Mâchonner son stylo.

Vérifier sur son écran l’arrivée des dépêches d’agence.

Touiller son café.

Rajuster le col de sa chemise.

Passer un coup de fil à un collègue d’un service politique quelconque en maudissant la triste activité de ce morne dimanche.

Descendre acheter des cigarettes, en fumer une sur le pas de la porte, revenir à son bureau.

Touiller son café froid.

Regarder l’horloge : encore six heures.

Discuter avec le collègue de permanence au service société, échanger deux-trois nouvelles sans importance, vie de famille, petit dernier, sujets en cours, toussa-toussa…

Mâchonner son stylo.

Faire une boule de papier et tenter d’atteindre la poubelle du bureau voisin.

Bailler.

Vider son café froid et grimacer.

Faire un petit coucou à Joffrin qui passe dans le couloir.

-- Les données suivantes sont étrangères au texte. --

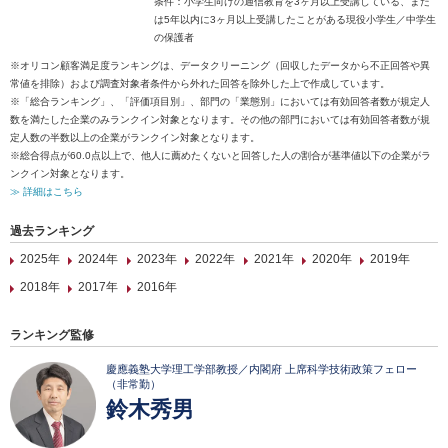
条件：小学生向けの通信教育を3ヶ月以上受講している、また
は5年以内に3ヶ月以上受講したことがある現役小学生／中学生
の保護者
※オリコン顧客満足度ランキングは、データクリーニング（回収したデータから不正回答や異
常値を排除）および調査対象者条件から外れた回答を除外した上で作成しています。
※「総合ランキング」、「評価項目別」、部門の「業態別」においては有効回答者数が規定人
数を満たした企業のみランクイン対象となります。その他の部門においては有効回答者数が規
定人数の半数以上の企業がランクイン対象となります。
※総合得点が60.0点以上で、他人に薦めたくないと回答した人の割合が基準値以下の企業がラ
ンクイン対象となります。
≫ 詳細はこちら
過去ランキング
2025年
2024年
2023年
2022年
2021年
2020年
2019年
2018年
2017年
2016年
ランキング監修
慶應義塾大学理工学部教授／内閣府 上席科学技術政策フェロー
（非常勤）
鈴木秀男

Regarder l’horloge et maudire la lente avancée des minutes : encore cinq heures quarante.

Jouer avec sa carte de presse, la tenir entre ses doigts et la faire tourner sur la tranche.

Aller aux toilettes.

Se préparer un nouveau café.

S’installer confortablement et se plonger dans la lecture du Journal du Dimanche tout en remuant son café chaud.

Prendre tout son temps pour lire ce journal, du début à la fin.

Regarder l’horloge : plus que quatre heures trente.

Entendre son téléphone sonner.

Décrocher, reconnaître la voix de Carla Bruni-Sarkozy, renverser à moitié son gobelet de surprise et replier précipitamment le JDD.

Dire toute la joie ressentie à avoir de ses nouvelles.

Demander ce qui vaut l’honneur de cet appel.

Se sentir important parce qu’elle promet l’exclusivité.

S’affairer à noter ce qu’elle souhaite mettre en avant.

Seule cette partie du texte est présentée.